日本人はなぜシュートを打たないのか? (アスキー新書 18)
Amazon.co.jp: 日本人はなぜシュートを打たないのか? (アスキー新書 18): 本: 湯浅 健二

 ここの書評を読んで興味を持ったので、読んでみた。これは、予想外のヒット。

 本書の中で著者は、サッカーを "本物の心理ゲーム" とし、そこで勝つ為には、攻撃守備共にリスクにチャレンジする姿勢が必要だと主張する。思わせぶりなタイトルとは裏腹に、ほとんどサッカーの話題に終始するのだけれど、自分としては、そこに日本の組織を重ね合わさずにはいられなかった。

 気になった点を以下に引用してみる。
個人は社会や集団を協力して支える構成要因だと考える、集団主義的な性質が目立つ日本人は、一般的に一人で責任を負う事に慣れていないと言えるかもしれない。だから「守り」の意識が強くなり、ゴールを決められる確率が極大になるような絶対的チャンスにしかシュートを打たないという傾向も強くなる。
p.004
なんだか一般論のようだけど、その体に染み付いた日本人的性質に苦しんだ筆者の言葉にはひどく説得力がある。

 個人的な考えだけど、そもそも、日本人はミスを避けるというよりも、ミスがある事をとても嫌う傾向があるとも思う。長所がある事を評価するのではなく、短所がない事を評価すると言い換えてもいい。例えば、「日本のモノ作り崩壊」といった見出しの記事が書かれるときは、なにかの製品(もしくはシステム)に欠陥が発見された場合に相場が決まっている。ソニーがここ数年魅力的な製品を生み出せていないような状況を指して「モノ作り崩壊」とは決して言わない。

 世の中のニュースを見ていて気になっていたところに、こういう文章が飛び込んできたので、自分としてはツボにハマった感じだった。

ボクは、天才スター選手を、時としてチームプレーのブレーキになってしまう存在とか、チーム戦術に取っての「諸刃の剣」などと呼ぶ事が多い。スター選手のマネージメントにおいてこそ、本当の意味でのコーチの腕が問われるのである。
p.029
いや、これも考えさせられる。ソフトウェアやシステム開発なんかは、特にスター選手に依存する部分が多い気がする。でも、戦後の日本は、スター選手を求めない集団プレーで成功を収めてきたわけで、その辺りの齟齬が今のシステム開発の閉塞感を生み出しているんじゃないだろうか?

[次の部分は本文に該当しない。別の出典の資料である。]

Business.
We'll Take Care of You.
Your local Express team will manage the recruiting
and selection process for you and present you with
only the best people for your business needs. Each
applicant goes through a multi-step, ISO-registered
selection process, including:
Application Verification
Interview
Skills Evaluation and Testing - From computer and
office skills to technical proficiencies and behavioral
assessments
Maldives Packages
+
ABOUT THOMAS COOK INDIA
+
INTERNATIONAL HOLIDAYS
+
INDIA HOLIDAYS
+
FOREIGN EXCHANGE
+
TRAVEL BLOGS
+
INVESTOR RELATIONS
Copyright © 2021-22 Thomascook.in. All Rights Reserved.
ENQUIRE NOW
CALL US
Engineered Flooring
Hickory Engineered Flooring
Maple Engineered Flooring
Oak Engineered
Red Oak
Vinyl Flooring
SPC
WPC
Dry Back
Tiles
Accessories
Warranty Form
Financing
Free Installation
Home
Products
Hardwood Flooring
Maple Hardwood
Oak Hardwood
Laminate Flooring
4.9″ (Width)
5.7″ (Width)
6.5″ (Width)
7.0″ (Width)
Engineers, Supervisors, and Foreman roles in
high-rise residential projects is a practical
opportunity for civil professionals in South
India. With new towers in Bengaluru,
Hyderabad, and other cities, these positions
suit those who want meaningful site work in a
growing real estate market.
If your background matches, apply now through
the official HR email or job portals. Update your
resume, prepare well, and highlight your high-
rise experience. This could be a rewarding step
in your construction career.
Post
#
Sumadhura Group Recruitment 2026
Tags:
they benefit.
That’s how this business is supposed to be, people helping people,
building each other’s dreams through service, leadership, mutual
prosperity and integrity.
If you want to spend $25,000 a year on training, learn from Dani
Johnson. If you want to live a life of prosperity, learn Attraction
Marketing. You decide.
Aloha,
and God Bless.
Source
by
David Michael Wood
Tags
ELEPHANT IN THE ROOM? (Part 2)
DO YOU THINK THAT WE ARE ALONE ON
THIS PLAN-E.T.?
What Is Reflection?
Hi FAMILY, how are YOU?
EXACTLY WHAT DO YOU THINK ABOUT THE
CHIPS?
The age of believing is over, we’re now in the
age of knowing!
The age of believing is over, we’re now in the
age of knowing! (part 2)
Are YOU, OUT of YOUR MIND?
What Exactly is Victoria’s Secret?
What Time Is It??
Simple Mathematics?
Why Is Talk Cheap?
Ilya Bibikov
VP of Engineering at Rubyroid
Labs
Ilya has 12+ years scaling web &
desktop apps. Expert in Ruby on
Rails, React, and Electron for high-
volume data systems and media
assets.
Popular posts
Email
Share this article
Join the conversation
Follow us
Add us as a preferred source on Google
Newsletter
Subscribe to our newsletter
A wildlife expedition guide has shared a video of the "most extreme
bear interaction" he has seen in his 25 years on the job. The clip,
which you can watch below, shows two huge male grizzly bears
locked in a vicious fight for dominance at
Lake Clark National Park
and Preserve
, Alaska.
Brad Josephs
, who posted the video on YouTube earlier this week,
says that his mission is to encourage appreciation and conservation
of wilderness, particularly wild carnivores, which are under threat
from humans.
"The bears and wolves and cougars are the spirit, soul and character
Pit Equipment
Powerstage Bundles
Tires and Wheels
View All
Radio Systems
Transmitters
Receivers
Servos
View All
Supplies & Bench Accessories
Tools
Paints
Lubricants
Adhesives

 下手にサッカーと日本人を結びつけられずに、筆者がドイツへのサッカー留学中に直面せざるを得なかった自分の中の日本的縛りとそこから生まれたサッカー論に限って話題が展開するので、かえって自分の中で話を広げる余地を与えてくれる本だと思う。そういう意味では、(僕のような)サッカーをあまり知らない人にお勧めの本なのかもしれない。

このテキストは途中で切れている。